LUNCH BREAK 38th ANNIVERSARY – THE LEGACY LIVES ON
The dream of Lunch Break founder Norma Todd in the early 1980s lives on today in the hearts, souls and minds of this organization’s leaders, staff, supporters and volunteers. Now, 38 years later, Mrs. Todd’s call to action for helping the hungry in our community has resulted in more than just a legacy of nourishment for those in need.
Lunch Break’s 38th anniversary is a culmination of the efforts begun in 1983 by Mrs. Todd, who was struck by the problem of hunger in her own backyard. In January of that year, Mrs. Todd and 34 others gathered at the Friends Meeting House in Shrewsbury to discuss the issue of hunger in Monmouth County. They committed themselves to helping community members who found it difficult to provide the basics for their family by raising funds and recruiting volunteers. That commitment flourished into a “community center” at 121 Drs. James Parker Boulevard in Red Bank – a place filled with hope, which clients and volunteers call home.
The architects of this blossoming self-sufficiency program strived to establish a refuge for those reflectively distressed by history’s watershed moments that uprooted entire communities: severe economic recessions, natural disasters the likes of hurricanes, viral pandemics. Lunch Break’s service has seen its fair share of all three extreme examples in the past 10 years alone, from 2010 to 2020.
“What Mrs. Todd and the early volunteers created out of love for their neighbors is actually a great love story and I’m so excited there is interest for others to know about those early days. There was a movement, a call to action, to meet a need in the community to feed the hungry,” says Mrs. Love. “And from that labor of love developed an awareness of other challenges that existed to be met.”
She continues: “Lunch Break stepped up to provide help.”
Lunch Break took further shape in March 1983, when Reverend Terence Rosheuvel provided the basement of St. Thomas Episcopal Church in Red Bank to serve hot lunches. For a short time in 1985, Lunch Break moved its operations to the Masonic Temple on West Bergen Place. The following year, through combined efforts of many contributors and generous donors, Lunch Break opened the doors to its permanent home in Red Bank in 1986.
Integral to establishing Lunch Break’s spiritual framework and selfless philosophies, Rosheuvel was honored with the Norma Todd Service Award, presented to him by Mrs. Todd’s daughter Cynthia and granddaughter Rikki, at the organization’s 2018 Fall Gala.
During Lunch Break’s formative years, Rosheuvel wrote in his 1988 book “Loaves and Fishes: the Lunch Break Story”:
“Lunch Break — and indeed anything that genuinely brings people together – has a value far greater than its size or its almost accidental history might suggest. It represents the hope that we can rehumanize our society and begin to reestablish the social values that have all but disappeared.”
Mrs. Todd passed away in April 2008, passing her legacy of love and determination on to the many who continue in her path.

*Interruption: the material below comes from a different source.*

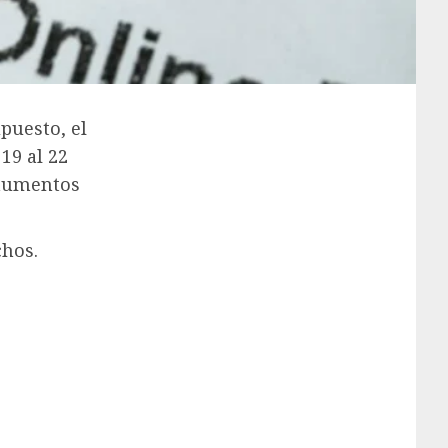
puesto, el
19 al 22
s aumentos
chos.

A lifelong humanitarian, Mrs. Todd’s compassion for others was not reserved solely for her Monmouth County patrons, as her empathy spanned the globe. Her husband, James Todd, had been among the first African-American officers in the United States Foreign Service in the 1940s; the position came with a constant call to travel as the Todds had to relocate to fill government posts across the world. Even in regions of harsh conflict, Mrs. Todd always sought solutions for the societal problems she encountered. Her vocation drove her to contribute to managing cholera outbreaks in Egypt, establishing Girl Scout troops in Indonesia and Barbados, and building a school for girls in Zambia.
Today, along with Mrs. Love’s staff, Lunch Break is supported by more than 2,000 annual volunteers. In 2020, the organization served more than 88,000 hot meals, along with 21,000 pickups from Client Choice pantry. More than 3,000 people were outfitted with clothing from Clara’s Closet, with 7,175 bags of clothing through the outreach program and more than 90 through the Suit-Up program.
From a simple soup kitchen, Lunch Break services now include children’s cooking classes; a Saturday breakfast; a mobile community gardeners’ market; Senior Christmas Luncheon; Womyn’s Worth (women’s mentoring program); Food for Thought male mentorship program, Boys and Girls Clubs of Monmouth County Monthly Birthday Bash; Internet Café; Back to School backpack and school supply drive; Holiday Toy Program; disaster relief support; ESL/literacy classes; and a Life Skills Center focusing on resume and interview coaching and employment assessment.
Thanks to the passion and dedication of Lunch Break volunteers, board members and the generosity of our many donors, Lunch Break continues to build on Norma Todd’s foundation. Its vision is to lead the region as the comprehensive food, nutrition, and life skills resource for community members in need.
Mrs. Love knows that vision is clearly in sight: “By being one-on-one with people – that’s when change occurs and that’s Lunch Break’s greatest strength.”